Limited Browser Engine Support: The tool uses Chromium exclusively in the default configuration. Firefox and WebKit support exists through Playwright but requires additional setup.

Related Resources

Playwright Documentation: The underlying browser automation library that powers agent-browser. Learn advanced techniques for handling frames, dialogs, and complex interactions.
Claude Code Skills: The official skill file that teaches Claude Code how to use agent-browser effectively.
Sparticuz Chromium: A lightweight Chromium build optimized for serverless deployment. Reduce Lambda package size from 684MB to approximately 50MB.
Chrome DevTools Protocol: The CDP specification that enables agent-browser to connect to external browser instances.
ARIA Authoring Practices Guide: Learn proper ARIA roles and attributes to write more reliable semantic locators.

FAQs

Q: Can I use my own Chrome browser instead of the downloaded one?
A: Yes.

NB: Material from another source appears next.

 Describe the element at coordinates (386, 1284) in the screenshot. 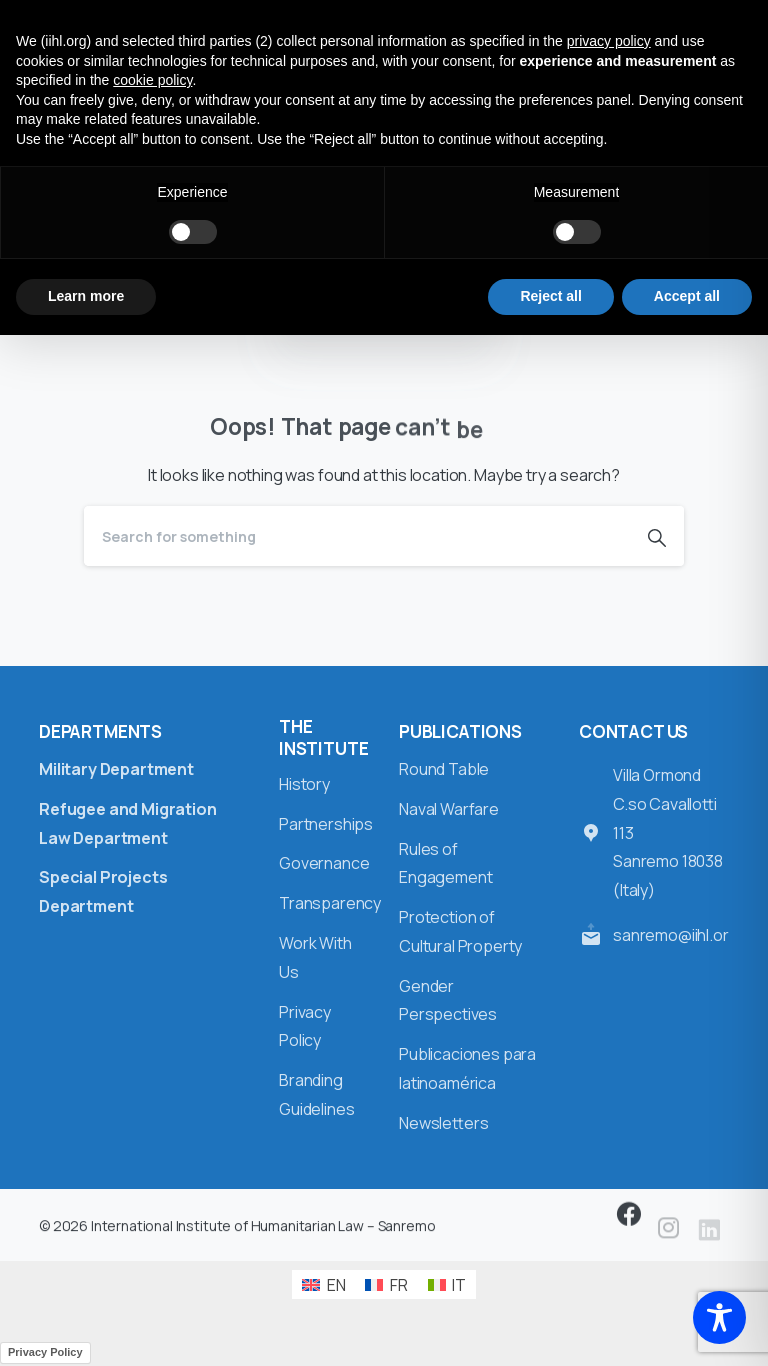

I see `[Switch to FR (FR)]` at that location.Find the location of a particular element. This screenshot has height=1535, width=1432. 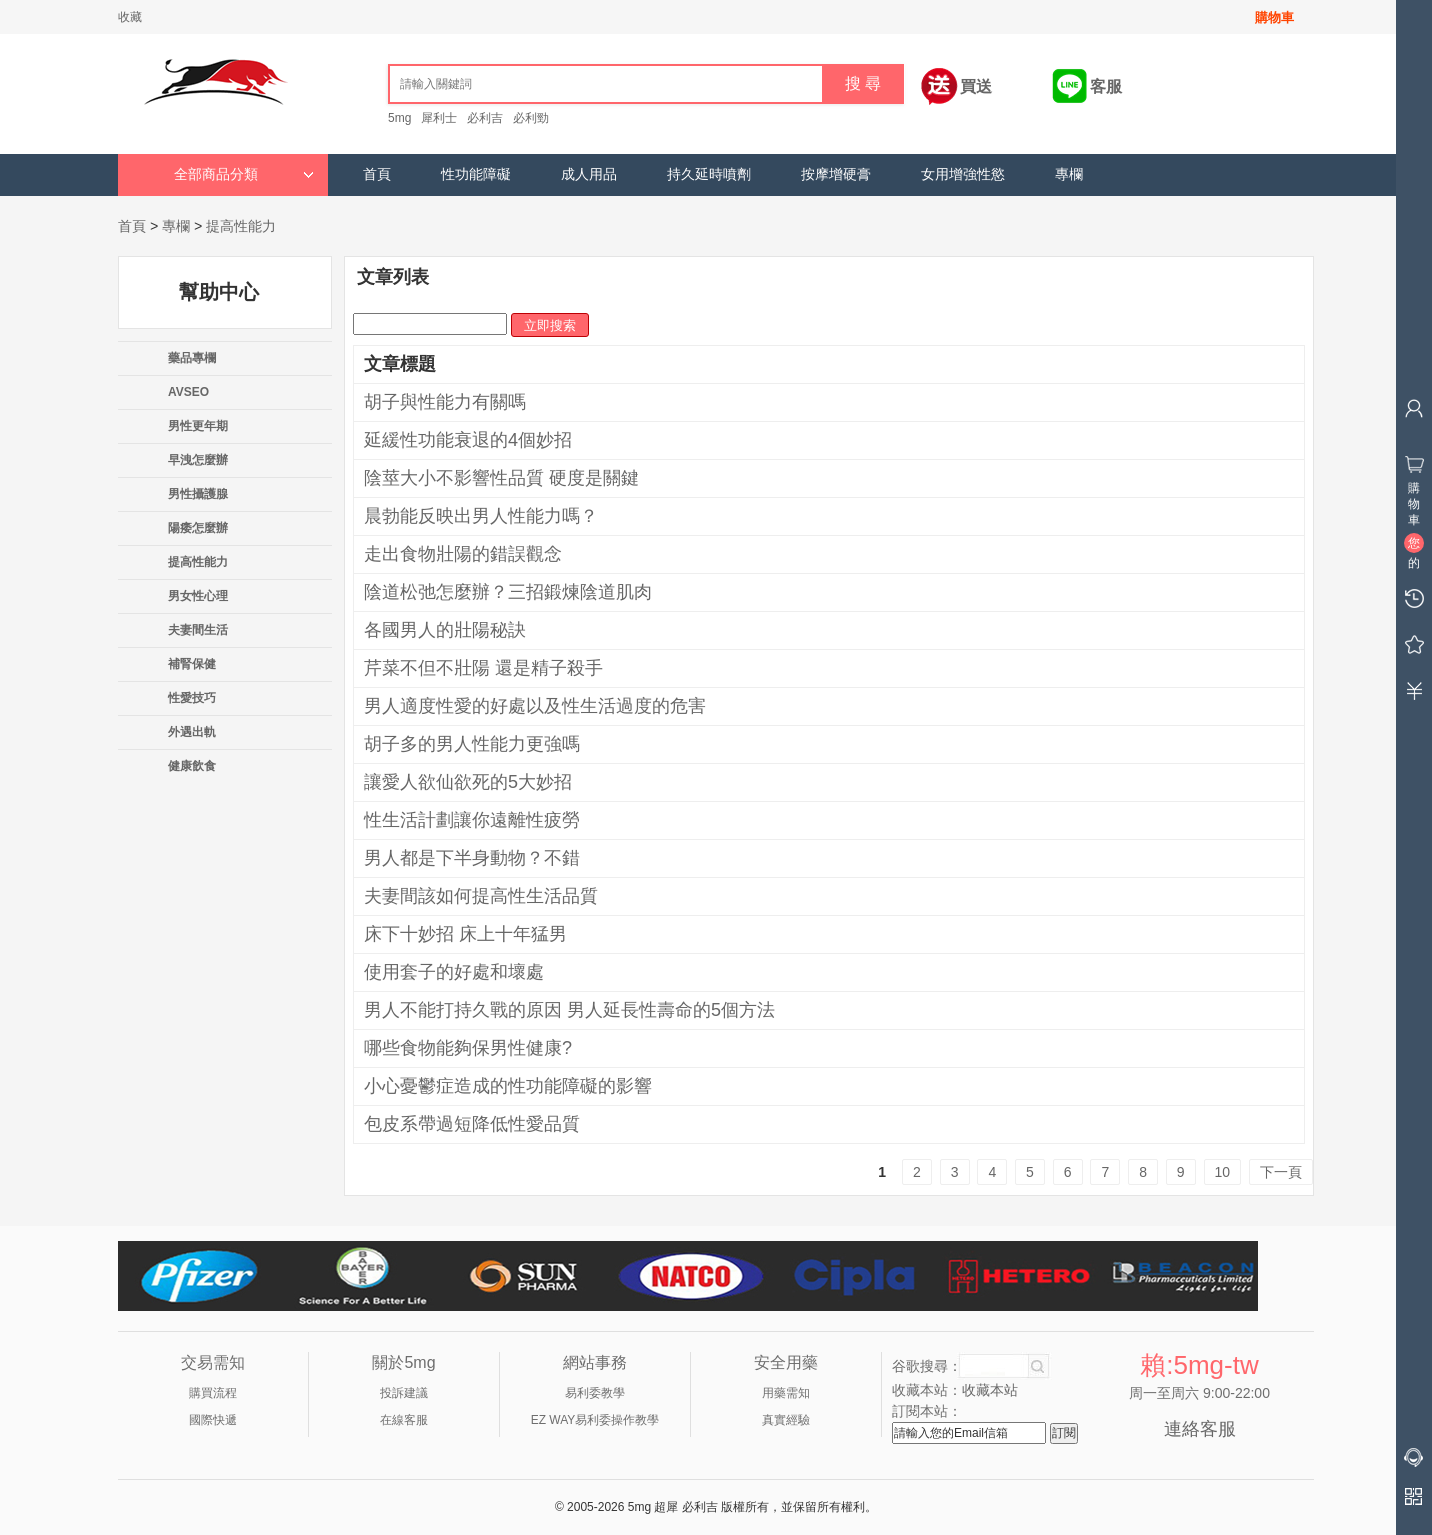

必利勁 is located at coordinates (531, 118).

You can specify a custom path using the --executable-path flag or the AGENT_BROWSER_EXECUTABLE_PATH environment variable.

Q: How do I handle multi-step authentication?
A: You can use agent-browser state save auth.json after logging in manually or via script. For subsequent runs, use agent-browser state load auth.json to restore your cookies and local storage.

Q: Does it support JavaScript execution?
A: Yes. You can use agent-browser eval "console.log('hello')" to run arbitrary JavaScript on the page.

Q: Can I run this in a Docker container?
A: Absolutely. You will need to install the necessary system dependencies (using agent-browser install --with-deps or manually installing Playwright deps). You should also run with the --headless flag (default) to avoid display errors.